◆ Your assignment
Each record should be given back exactly, with none missing.

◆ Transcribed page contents
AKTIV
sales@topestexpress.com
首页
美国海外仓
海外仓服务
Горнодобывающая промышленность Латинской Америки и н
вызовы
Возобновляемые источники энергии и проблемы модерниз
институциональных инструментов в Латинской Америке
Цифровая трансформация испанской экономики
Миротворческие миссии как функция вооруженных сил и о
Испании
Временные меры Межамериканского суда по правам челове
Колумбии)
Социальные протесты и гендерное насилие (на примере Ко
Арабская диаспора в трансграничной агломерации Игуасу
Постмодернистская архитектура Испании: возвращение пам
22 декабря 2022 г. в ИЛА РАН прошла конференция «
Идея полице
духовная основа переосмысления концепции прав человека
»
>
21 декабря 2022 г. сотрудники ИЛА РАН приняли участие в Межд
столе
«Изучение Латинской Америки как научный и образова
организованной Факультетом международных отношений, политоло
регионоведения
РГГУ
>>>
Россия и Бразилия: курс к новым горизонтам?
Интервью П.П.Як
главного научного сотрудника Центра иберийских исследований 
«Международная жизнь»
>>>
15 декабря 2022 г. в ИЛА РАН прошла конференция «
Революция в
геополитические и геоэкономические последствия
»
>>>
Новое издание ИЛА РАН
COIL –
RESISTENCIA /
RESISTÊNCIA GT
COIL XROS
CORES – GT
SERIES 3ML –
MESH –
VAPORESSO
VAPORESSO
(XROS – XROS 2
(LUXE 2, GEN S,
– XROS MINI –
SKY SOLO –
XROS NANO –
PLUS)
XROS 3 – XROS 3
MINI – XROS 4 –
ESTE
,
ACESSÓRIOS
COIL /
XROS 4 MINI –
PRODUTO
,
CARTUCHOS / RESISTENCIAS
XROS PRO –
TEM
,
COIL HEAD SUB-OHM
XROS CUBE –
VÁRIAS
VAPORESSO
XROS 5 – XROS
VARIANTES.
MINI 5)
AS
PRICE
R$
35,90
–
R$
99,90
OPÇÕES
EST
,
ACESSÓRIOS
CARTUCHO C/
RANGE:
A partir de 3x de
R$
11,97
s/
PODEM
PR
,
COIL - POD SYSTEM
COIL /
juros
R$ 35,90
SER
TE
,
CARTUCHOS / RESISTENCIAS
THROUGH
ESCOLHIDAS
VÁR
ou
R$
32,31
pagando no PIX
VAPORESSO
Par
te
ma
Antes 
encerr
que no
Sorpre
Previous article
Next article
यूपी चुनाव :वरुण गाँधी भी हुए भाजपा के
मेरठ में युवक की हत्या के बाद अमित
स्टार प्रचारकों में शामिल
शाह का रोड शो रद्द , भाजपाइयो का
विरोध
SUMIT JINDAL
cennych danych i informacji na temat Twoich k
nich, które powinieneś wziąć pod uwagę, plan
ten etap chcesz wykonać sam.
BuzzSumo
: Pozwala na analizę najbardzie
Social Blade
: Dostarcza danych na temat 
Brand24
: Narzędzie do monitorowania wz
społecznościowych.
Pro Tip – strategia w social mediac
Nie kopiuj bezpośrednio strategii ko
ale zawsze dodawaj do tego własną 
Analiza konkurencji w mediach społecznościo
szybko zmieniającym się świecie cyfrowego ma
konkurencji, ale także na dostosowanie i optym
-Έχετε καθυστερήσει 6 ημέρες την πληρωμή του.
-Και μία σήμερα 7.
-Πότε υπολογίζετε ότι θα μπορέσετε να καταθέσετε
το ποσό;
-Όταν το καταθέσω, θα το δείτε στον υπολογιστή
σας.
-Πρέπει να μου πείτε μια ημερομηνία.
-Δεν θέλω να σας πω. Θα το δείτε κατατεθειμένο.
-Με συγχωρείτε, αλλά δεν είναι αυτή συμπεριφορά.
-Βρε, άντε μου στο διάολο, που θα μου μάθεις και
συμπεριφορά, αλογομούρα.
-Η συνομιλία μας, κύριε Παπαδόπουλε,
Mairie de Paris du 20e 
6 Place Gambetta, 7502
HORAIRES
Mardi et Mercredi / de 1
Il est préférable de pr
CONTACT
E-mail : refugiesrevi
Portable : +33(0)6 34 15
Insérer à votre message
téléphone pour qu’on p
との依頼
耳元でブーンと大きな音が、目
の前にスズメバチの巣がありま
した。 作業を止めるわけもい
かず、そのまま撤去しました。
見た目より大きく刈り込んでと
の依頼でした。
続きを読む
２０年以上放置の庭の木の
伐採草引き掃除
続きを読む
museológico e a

◆ Answer for the task
AKTIV
sales@topestexpress.com
首页
美国海外仓
海外仓服务
Горнодобывающая промышленность Латинской Америки и н
вызовы
Возобновляемые источники энергии и проблемы модерниз
институциональных инструментов в Латинской Америке
Цифровая трансформация испанской экономики
Миротворческие миссии как функция вооруженных сил и о
Испании
Временные меры Межамериканского суда по правам челове
Колумбии)
Социальные протесты и гендерное насилие (на примере Ко
Арабская диаспора в трансграничной агломерации Игуасу
Постмодернистская архитектура Испании: возвращение пам
22 декабря 2022 г. в ИЛА РАН прошла конференция «
Идея полице
духовная основа переосмысления концепции прав человека
»
>
21 декабря 2022 г. сотрудники ИЛА РАН приняли участие в Межд
столе
«Изучение Латинской Америки как научный и образова
организованной Факультетом международных отношений, политоло
регионоведения
РГГУ
>>>
Россия и Бразилия: курс к новым горизонтам?
Интервью П.П.Як
главного научного сотрудника Центра иберийских исследований 
«Международная жизнь»
>>>
15 декабря 2022 г. в ИЛА РАН прошла конференция «
Революция в
геополитические и геоэкономические последствия
»
>>>
Новое издание ИЛА РАН
COIL –
RESISTENCIA /
RESISTÊNCIA GT
COIL XROS
CORES – GT
SERIES 3ML –
MESH –
VAPORESSO
VAPORESSO
(XROS – XROS 2
(LUXE 2, GEN S,
– XROS MINI –
SKY SOLO –
XROS NANO –
PLUS)
XROS 3 – XROS 3
MINI – XROS 4 –
ESTE
,
ACESSÓRIOS
COIL /
XROS 4 MINI –
PRODUTO
,
CARTUCHOS / RESISTENCIAS
XROS PRO –
TEM
,
COIL HEAD SUB-OHM
XROS CUBE –
VÁRIAS
VAPORESSO
XROS 5 – XROS
VARIANTES.
MINI 5)
AS
PRICE
R$
35,90
–
R$
99,90
OPÇÕES
EST
,
ACESSÓRIOS
CARTUCHO C/
RANGE:
A partir de 3x de
R$
11,97
s/
PODEM
PR
,
COIL - POD SYSTEM
COIL /
juros
R$ 35,90
SER
TE
,
CARTUCHOS / RESISTENCIAS
THROUGH
ESCOLHIDAS
VÁR
ou
R$
32,31
pagando no PIX
VAPORESSO
Par
te
ma
Antes 
encerr
que no
Sorpre
Previous article
Next article
यूपी चुनाव :वरुण गाँधी भी हुए भाजपा के
मेरठ में युवक की हत्या के बाद अमित
स्टार प्रचारकों में शामिल
शाह का रोड शो रद्द , भाजपाइयो का
विरोध
SUMIT JINDAL
cennych danych i informacji na temat Twoich k
nich, które powinieneś wziąć pod uwagę, plan
ten etap chcesz wykonać sam.
BuzzSumo
: Pozwala na analizę najbardzie
Social Blade
: Dostarcza danych na temat 
Brand24
: Narzędzie do monitorowania wz
społecznościowych.
Pro Tip – strategia w social mediac
Nie kopiuj bezpośrednio strategii ko
ale zawsze dodawaj do tego własną 
Analiza konkurencji w mediach społecznościo
szybko zmieniającym się świecie cyfrowego ma
konkurencji, ale także na dostosowanie i optym
-Έχετε καθυστερήσει 6 ημέρες την πληρωμή του.
-Και μία σήμερα 7.
-Πότε υπολογίζετε ότι θα μπορέσετε να καταθέσετε
το ποσό;
-Όταν το καταθέσω, θα το δείτε στον υπολογιστή
σας.
-Πρέπει να μου πείτε μια ημερομηνία.
-Δεν θέλω να σας πω. Θα το δείτε κατατεθειμένο.
-Με συγχωρείτε, αλλά δεν είναι αυτή συμπεριφορά.
-Βρε, άντε μου στο διάολο, που θα μου μάθεις και
συμπεριφορά, αλογομούρα.
-Η συνομιλία μας, κύριε Παπαδόπουλε,
Mairie de Paris du 20e 
6 Place Gambetta, 7502
HORAIRES
Mardi et Mercredi / de 1
Il est préférable de pr
CONTACT
E-mail : refugiesrevi
Portable : +33(0)6 34 15
Insérer à votre message
téléphone pour qu’on p
との依頼
耳元でブーンと大きな音が、目
の前にスズメバチの巣がありま
した。 作業を止めるわけもい
かず、そのまま撤去しました。
見た目より大きく刈り込んでと
の依頼でした。
続きを読む
２０年以上放置の庭の木の
伐採草引き掃除
続きを読む
museológico e a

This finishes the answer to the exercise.